Work task: Show all lines from the listing below that contain "College".

:: Dataset content ::

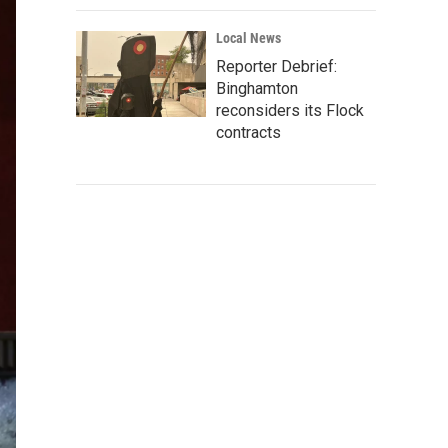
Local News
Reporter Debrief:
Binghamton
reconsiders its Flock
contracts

:::
:: Dataset content ::

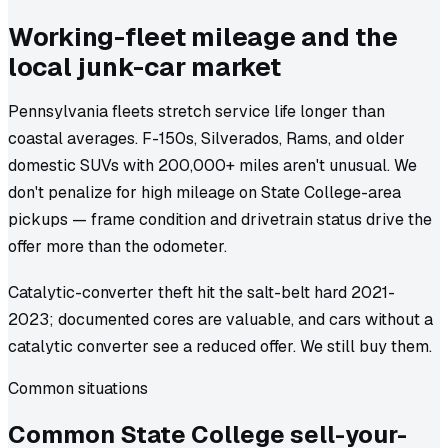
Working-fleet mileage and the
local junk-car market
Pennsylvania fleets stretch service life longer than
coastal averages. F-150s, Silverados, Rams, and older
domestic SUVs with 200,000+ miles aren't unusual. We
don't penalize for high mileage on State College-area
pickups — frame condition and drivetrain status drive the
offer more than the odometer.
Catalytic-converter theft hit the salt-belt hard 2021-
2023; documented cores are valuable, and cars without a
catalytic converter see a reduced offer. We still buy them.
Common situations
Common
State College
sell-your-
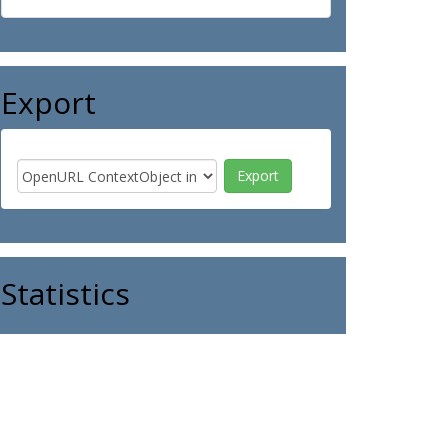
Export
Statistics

:::
:: Dataset content ::

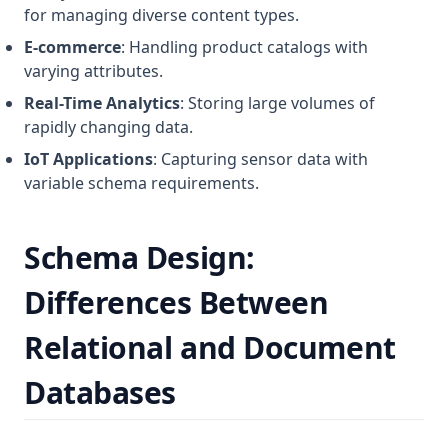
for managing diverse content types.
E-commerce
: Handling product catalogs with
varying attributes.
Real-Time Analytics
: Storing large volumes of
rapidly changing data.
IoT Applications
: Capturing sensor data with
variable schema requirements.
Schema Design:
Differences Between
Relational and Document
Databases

:::

Exercise output:
don't penalize for high mileage on State College-area
State College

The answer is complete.